Entities Hierarchy

The snapshot is just the lowest level entity in our hierarchy. Being closest to the material supports, and representing a highly complex multiple-versions text, it’s the most complex one. Yet, above it there are other entities we want to represent in our data.

⚠️ This document reflects an early stage of the modeling stage for those entities, representing the base for a Cadmus-based editor.

Overview

The diagram below summarizes the main entities in this project:

alt text

Starting from the material side (top of the diagram), everything starts with our carriers. A carrier is defined as “the concrete, physical object that contains, among other things, the textual witnesses and is then digitally reproduced and described in the edition”. In the diagram we are representing two notebook carriers, named H55 and H54.

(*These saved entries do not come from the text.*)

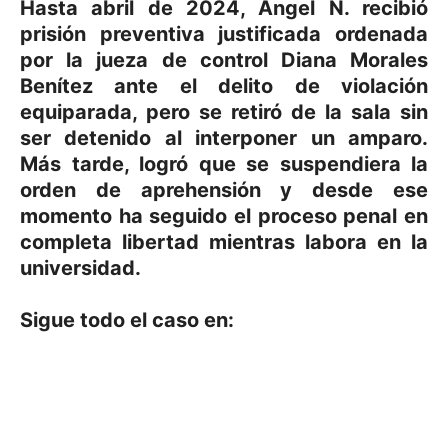
Hasta abril de 2024, Ángel N. recibió
prisión preventiva justificada ordenada
por la jueza de control Diana Morales
Benítez ante el delito de violación
equiparada, pero se retiró de la sala sin
ser detenido al interponer un amparo.
Más tarde, logró que se suspendiera la
orden de aprehensión y desde ese
momento ha seguido el proceso penal en
completa libertad mientras labora en la
universidad.
Sigue todo el caso en:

These notebooks contain many texts. In the diagram we focus on a single epigram, which happens to be found in both these notebooks. Each corresponds to a version of the “same” epigram, but even before that, at the lowest level of our model hierarchy there are the snapshots, a highly structured and computable digital model representing the textual situation specific to that carrier. The “textual situation” is defined as “the transmitted sum of all variants of textual versions on a text carrier”. The snapshot is not just a container of variations of a text, but a compact model capable of generating all of them with their metadata, via operations which represent the scholars’ interpretation of the annotations chaotically scattered on the carrier. As such, it can also be used to animate the history of the making of this specific text across all its supposed stages, as hinted by all the annotations on the carrier. So, when we are interested in getting into the details of autograph texts, a carrier will usually contain multiple snapshots, each referred to a specific text.

At a higher level, typically scholarly critical judgement usually ends up defining a final epigram version from each snapshot.

Let us provide a less abstract example: the below picture was taken from a spreadsheet collecting all the epigram versions from all the carriers:

alt text

As you can see, each column starting from C corresponds to a carrier (H55, M1, M2, H54, etc.). All the epigram versions present in various carriers are aligned on the same row: for instance, at row 14 what can be considered the same epigram is attested by two different epigram versions, one in H55 and another in H54, both with incipit “In dem engsten der”.

Now, the very fact that we are aligning the same texts in the same row, and assigning them a shared numeric identifier, implies that we are recognizing them as instances of the same class, the abstract epigram. The epigram is defined as “all textual versions that are “related to each other through textual identity and distinguishable through textual variance” (GGA 224)”. In our model, the “epigram” is thus an abstraction, which is conveniently used to hold metadata shared among all the epigrams: it corresponds to the row in the spreadsheet table, which is identified by your epigram identifier. “Real” epigrams (=epigram versions) are in columns; but they are all lined up in the same row because we consider all these texts as alternatives of a single unit. This unit is our abstraction, the primary reason for lining them up in the same row; so all what we say about the row is meant to apply to all the columns in it.

So, looking again at our diagram, each snapshot is connected to an epigram version, which is the text critically reconstructed as the final stage of the creative process detailed by the snapshot. This is the second (mid) layer in our diagram.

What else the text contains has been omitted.